* [EXERCISE GOAL]: Your task is to copy each line of the records that includes the string "Foil".

* [SOURCE MATERIAL]:
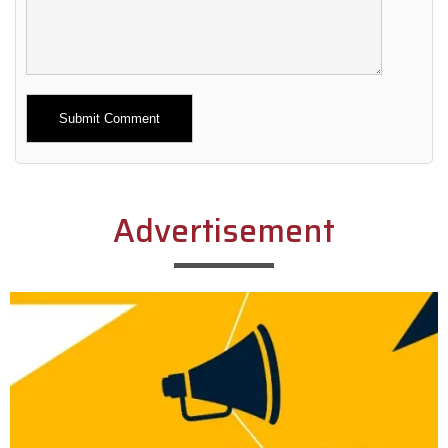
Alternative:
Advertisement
==
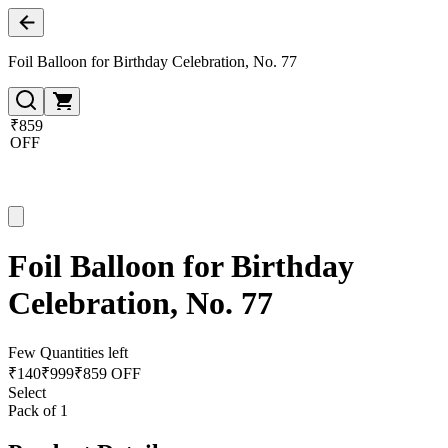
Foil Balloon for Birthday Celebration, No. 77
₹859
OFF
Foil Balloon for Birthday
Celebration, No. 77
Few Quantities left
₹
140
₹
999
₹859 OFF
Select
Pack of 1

* [TASK RESULT]:
Foil Balloon for Birthday Celebration, No. 77
Foil Balloon for Birthday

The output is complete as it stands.